» Excerpts from a dataset:
*** Begin section ***

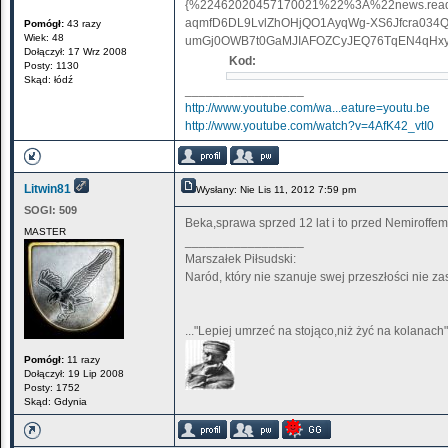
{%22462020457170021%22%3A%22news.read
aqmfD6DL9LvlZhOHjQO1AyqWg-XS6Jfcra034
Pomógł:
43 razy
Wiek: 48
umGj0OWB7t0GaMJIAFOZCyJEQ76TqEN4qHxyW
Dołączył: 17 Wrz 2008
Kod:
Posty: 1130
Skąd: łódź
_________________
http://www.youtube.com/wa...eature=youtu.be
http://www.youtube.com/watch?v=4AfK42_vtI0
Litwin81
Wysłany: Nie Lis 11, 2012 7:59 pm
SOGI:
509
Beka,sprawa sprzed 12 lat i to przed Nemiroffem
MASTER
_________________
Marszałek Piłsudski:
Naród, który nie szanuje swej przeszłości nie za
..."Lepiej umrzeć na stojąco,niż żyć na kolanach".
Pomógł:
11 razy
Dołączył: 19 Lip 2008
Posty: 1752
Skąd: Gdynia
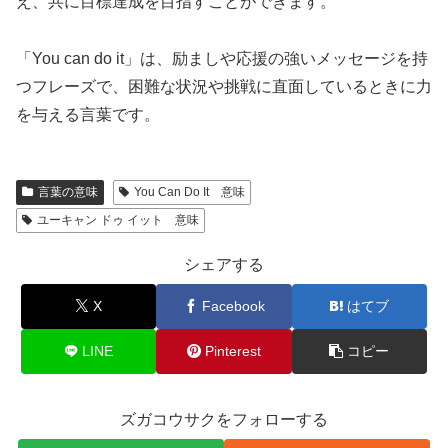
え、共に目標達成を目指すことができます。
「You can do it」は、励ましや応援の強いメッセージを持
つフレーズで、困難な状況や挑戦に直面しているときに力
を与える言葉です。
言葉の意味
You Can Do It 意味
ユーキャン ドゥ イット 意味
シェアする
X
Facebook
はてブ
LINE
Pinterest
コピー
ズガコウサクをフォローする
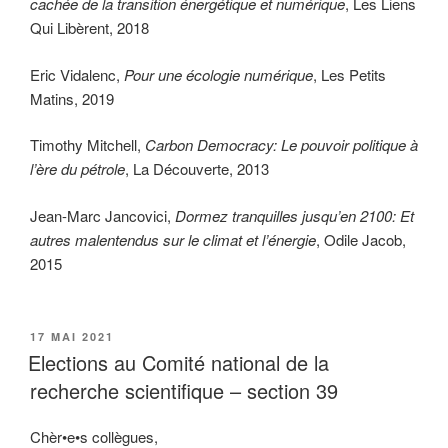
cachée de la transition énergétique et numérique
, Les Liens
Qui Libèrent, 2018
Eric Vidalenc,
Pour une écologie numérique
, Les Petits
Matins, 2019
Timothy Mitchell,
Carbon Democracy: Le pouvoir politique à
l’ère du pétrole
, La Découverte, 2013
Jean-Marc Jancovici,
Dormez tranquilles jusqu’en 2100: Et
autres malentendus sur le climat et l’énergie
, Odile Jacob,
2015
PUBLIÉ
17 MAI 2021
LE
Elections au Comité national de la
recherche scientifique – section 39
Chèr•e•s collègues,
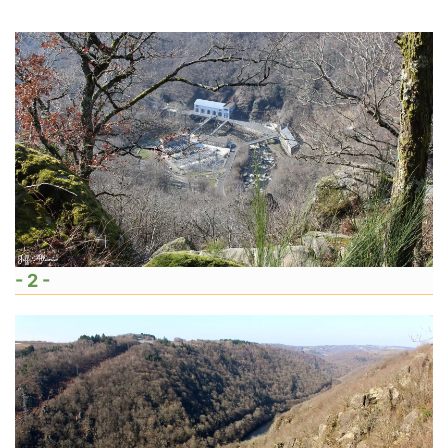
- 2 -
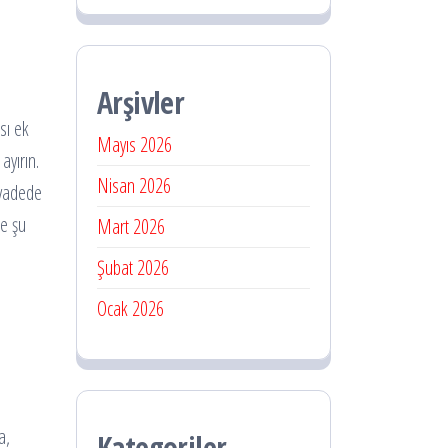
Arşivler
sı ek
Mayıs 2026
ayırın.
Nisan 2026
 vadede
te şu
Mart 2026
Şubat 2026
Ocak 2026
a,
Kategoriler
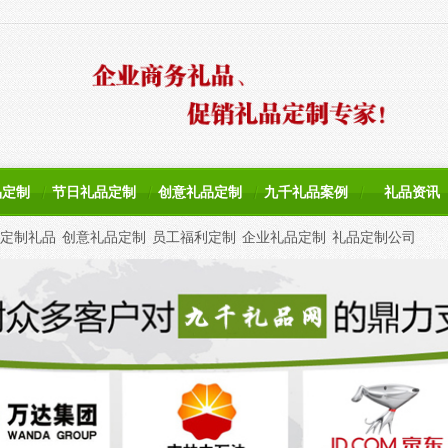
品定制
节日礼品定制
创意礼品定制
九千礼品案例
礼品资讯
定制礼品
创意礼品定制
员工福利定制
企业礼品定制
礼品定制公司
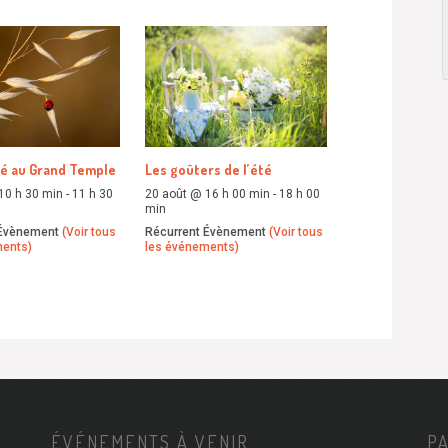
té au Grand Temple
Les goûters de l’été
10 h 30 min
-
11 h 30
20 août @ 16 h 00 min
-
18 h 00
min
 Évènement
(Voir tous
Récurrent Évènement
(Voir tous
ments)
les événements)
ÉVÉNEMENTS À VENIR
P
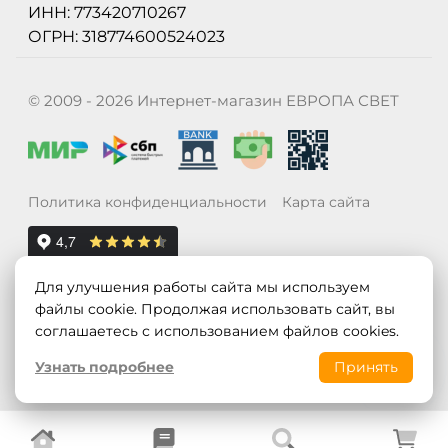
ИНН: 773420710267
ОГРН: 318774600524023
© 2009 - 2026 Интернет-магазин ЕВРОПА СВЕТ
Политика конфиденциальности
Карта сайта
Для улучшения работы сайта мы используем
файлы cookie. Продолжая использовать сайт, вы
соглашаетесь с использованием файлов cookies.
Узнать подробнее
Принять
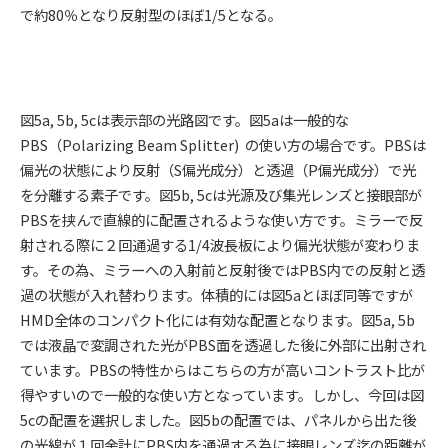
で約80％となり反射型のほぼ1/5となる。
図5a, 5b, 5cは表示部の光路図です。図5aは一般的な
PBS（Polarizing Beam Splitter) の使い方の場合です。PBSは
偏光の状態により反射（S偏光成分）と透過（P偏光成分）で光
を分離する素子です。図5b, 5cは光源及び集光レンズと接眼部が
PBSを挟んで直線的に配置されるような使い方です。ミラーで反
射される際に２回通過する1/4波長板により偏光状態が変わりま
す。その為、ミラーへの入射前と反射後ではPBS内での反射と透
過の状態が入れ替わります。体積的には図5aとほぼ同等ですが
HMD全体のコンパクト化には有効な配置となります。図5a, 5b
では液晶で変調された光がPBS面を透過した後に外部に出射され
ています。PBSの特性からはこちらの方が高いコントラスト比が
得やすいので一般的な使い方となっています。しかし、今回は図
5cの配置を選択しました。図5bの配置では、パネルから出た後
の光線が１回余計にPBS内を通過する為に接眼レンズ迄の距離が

*** End section ***

» ASSIGNMENT: Once you have found every line above holding the word "numérique", copy those lines.

» RESPONSE AREA:
cachée de la transition énergétique et numérique
Pour une écologie numérique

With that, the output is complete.